Monday, May 16, 2016

Ramp Salt




Ramps are hands down my favorite of all wild foragables. The power packed combination of garlic and onion gets me crazy excited to get out into the woods looking for them. Year after year I pick them and then try different methods to preserve them so I can use them all through out the year. In the past I have pickled them and made pesto's and Chimichurri and all of those are wonderful but I am always looking to find new ways to use them.

This year I had about a half pound left over after making my Chimichurri. A half pound isn't quite enough to do anything with so I was going to grill them and eat them. Then it occurred to me that maybe I should throw them in the dehydrator over night and see how the dry. They dried really well and looked awesome but then as soon as you touch them they started breaking apart. They were very brittle and wouldn't have held up very well so I tossed them in the food processor and pulsed them into a powder.

Initially I was thinking that I could take the powder and add it to pasta and make some kind of ramp pasta. The only problem was that the ramp powder only added up to about 1/4 cup. Then it hit me, I could just add the ramp powder to salt and make a ramp salt to use through out the year. The very first thing I had to do was use it on a venison steak and it was perfect.
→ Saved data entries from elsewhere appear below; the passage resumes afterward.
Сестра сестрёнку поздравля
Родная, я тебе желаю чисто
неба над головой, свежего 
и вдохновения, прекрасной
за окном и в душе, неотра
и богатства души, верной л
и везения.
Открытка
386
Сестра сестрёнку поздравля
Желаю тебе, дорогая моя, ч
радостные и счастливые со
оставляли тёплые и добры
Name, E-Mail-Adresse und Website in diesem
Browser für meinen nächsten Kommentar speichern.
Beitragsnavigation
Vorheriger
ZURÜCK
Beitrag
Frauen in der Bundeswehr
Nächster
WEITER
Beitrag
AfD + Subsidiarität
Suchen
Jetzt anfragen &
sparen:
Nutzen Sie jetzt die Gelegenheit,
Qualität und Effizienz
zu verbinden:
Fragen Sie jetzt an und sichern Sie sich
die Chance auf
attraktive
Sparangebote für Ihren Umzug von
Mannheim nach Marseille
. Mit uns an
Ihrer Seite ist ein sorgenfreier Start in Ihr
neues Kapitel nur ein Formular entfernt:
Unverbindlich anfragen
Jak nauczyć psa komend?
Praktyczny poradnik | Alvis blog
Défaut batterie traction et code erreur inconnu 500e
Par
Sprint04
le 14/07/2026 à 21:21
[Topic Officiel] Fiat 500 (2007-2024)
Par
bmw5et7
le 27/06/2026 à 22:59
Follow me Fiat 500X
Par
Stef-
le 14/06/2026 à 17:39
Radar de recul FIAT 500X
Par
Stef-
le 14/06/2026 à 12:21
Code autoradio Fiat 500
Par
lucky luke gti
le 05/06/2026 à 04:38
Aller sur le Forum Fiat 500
I am going to try grilling some northern pike in the next couple of weeks and want to season those pike with ramp salt.





Ramp Salt

1/4 cup died ramp powder
1 cup kosher salt

Mix thoroughly and enjoy. 





Tuesday, May 3, 2016

Ramp Beignet's with Ramp Green Goddess Dressing


Ramps are easily my favorite wild foragable. I look forward to heading out into searching for ramps the same way I do for deer. Luckily ramps will come back every year in the same area as long as you don't over pick them. so once you find a couple of different spots you can go right back to them year after year. I have 6-7 spots that I hit up every spring to pick them and usually only pick about 3 pounds a year. That way I can have some immediately and then have some to preserve and keep throughout the rest of the year. 


I just made five pints of ramp and sorrel chimichurri that I will be able to use all year long and a couple of small containers of ramp pesto that will get used up as well. I may hav eto go back out and get some more so I can pickle some ramps as well. 


These little ramp beignets are something I have been wanting to try for a while. Emeril Lagasse makes a savory beignet in a couple of his cookbooks and I have loved them so making one with ramps seemed a perfect fit for me. THe addition of the Ramp green goddess dressing hits these out of the park. The beignets ar light and crunchy and the inside is warm and packed full of ramp goodness. 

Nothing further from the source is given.